Adolf Gottstein (2 November 1857 in Breslau – 3 March 1941) was a German social hygienist and epidemiologist.
He studied in medicine at the universities of Breslau, Strasbourg and Leipzig, obtaining his doctorate with a dissertation on marasmic thrombosis. In 1886, he relocated to Berlin, where he worked at a private medical practice until 1911, spending his free time performing research in the laboratories of pathologist Carl Friedländer (1847–1887), pharmacologist Oskar Liebreich (1839–1908) and bacteriologist Robert Koch (1843–1910). Gottstein was deeply interested in epidemiological and statistical studies, as well as social hygiene issues from a medical standpoint.[1]

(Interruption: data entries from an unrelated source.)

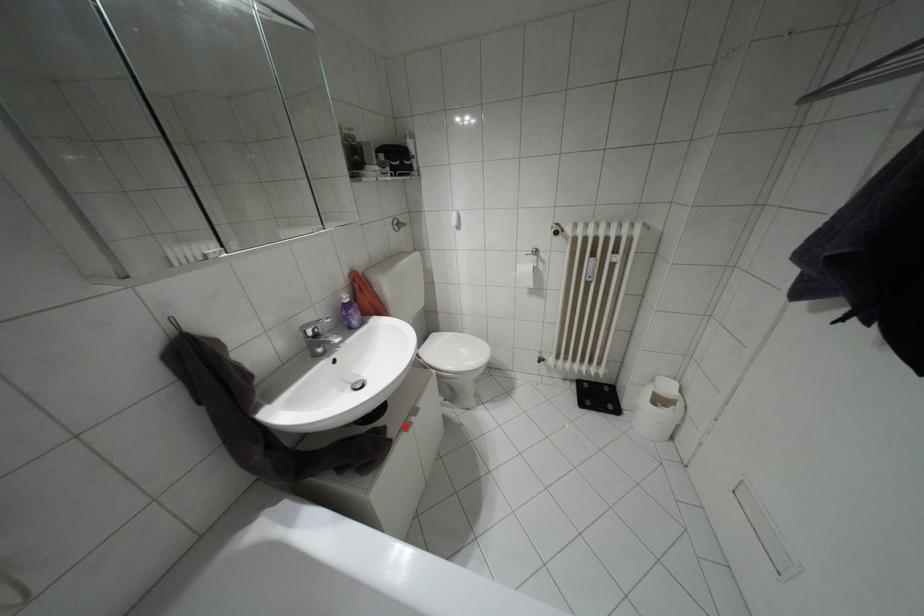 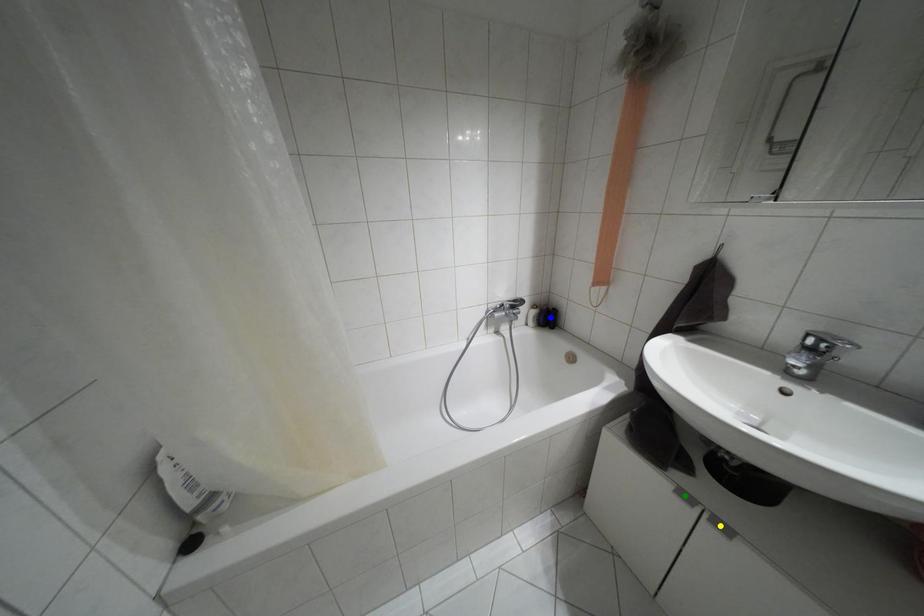 Question: I am providing you with two images of the same scene from different viewpoints. A red point is marked on the first image. You are given multiple points on the second image. Which spot in image 2 lines up with the point in image 1?

Choices:
 (A) green point
 (B) blue point
 (C) yellow point

Answer: (A)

In 1906 he became a municipal councillor in Berlin-Charlottenburg, followed by an appointment as Stadtmedizinalrat (1911). In 1914 he was Geheimer Sanitätsrat (privy medical councillor), and from 1919 to 1924 served as ministerial director. In this capacity he took a progressive stance in regards to public health, being associated with initiatives that included establishment of the Landesgesundheitsrates (Prussian State Health Council), the Krüppelfürsorgegesetz (welfare act involving the crippled) and the creation of three academies of social hygiene.[1]
Selected writings
edit- Epidemiologische Studien uber Diphtherie und Scharlach (Epidemiological studies on diphtheria and scarlet fever, 1895
- Allgemeine Epidemiologie (General epidemiology), 1897
- Die Periodizita¨t der Diphtherie und ihre Ursachen. Epidemiologische Untersuchung, 1903
- Die Lehre von den Epidemien (The doctrine of epidemics), 1925
- Handbuch der sozialen Hygiene und Gesundheitsfürsorge, with Arthur Schlossmann (1867–1932) and Ludwig Teleky (1872–1957), 1925-27
- Allgemeine Epidemiologie der Tuberkulose (General epidemiology of tuberculosis), 1931.[2]